Machine Learning with Kafka Graphs

As data has become more prevalent from the rise of cloud computing, mobile devices, and big data systems, methods to analyze that data have become more and more advanced, with machine learning and artificial intelligence algorithms epitomizing the state-of-the-art. There are many ways to use machine learning to analyze data in Kafka. Below I will show how machine learning can be performed with Kafka Graphs, a graph analytics library that is layered on top of Kafka Streams.

Graph Modeling

As described in “Using Apache Kafka to Drive Cutting-Edge Machine Learning“, a machine learning lifecycle is comprised of modeling and prediction. That article goes on to describe how to integrate models from libraries like TensorFlow and H20, whether through RPC or by embedding the model in a Kafka application.
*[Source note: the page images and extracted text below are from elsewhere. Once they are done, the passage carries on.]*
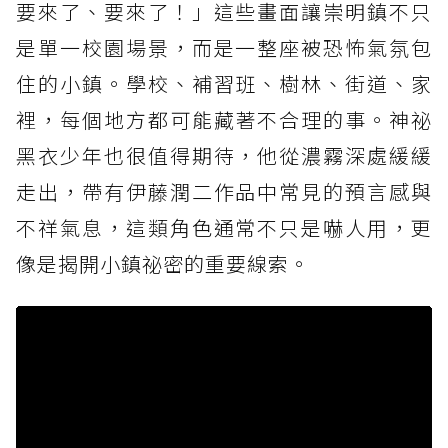
要來了、要來了！」這些畫面讓崇明鎮不只
是單一校園場景，而是一整座被恐怖氣氛包
住的小鎮。學校、補習班、樹林、街道、家
裡，每個地方都可能藏著不合理的事。神祕
黑衣少年也很值得期待，他從濃霧深處緩緩
走出，帶有伊藤潤二作品中常見的預言感與
不祥氣息，這類角色通常不只是嚇人用，更
像是揭開小鎮祕密的重要線索。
With Kafka Graphs, the graph is the model. Therefore, when using Kafka Graphs for machine learning, there is no need to integrate with an external machine learning library for modeling.

Recommender Systems

As an example of machine learning with Kafka Graphs, I will show how Kafka Graphs can be used as a recommender system1. Recommender systems are commonly used by companies such as Amazon, Netflix, and Spotify to predict the rating or preference a user would give to an item. In fact, the Netflix Prize was a competition that Netflix started to determine if an external party could devise an algorithm that could provide a 10% improvement over Netflix’s own algorithm. The competition resulted in a wave of innovation in algorithms that use collaborative filtering2, which is a method of prediction based on the ratings or behavior of other users in the system.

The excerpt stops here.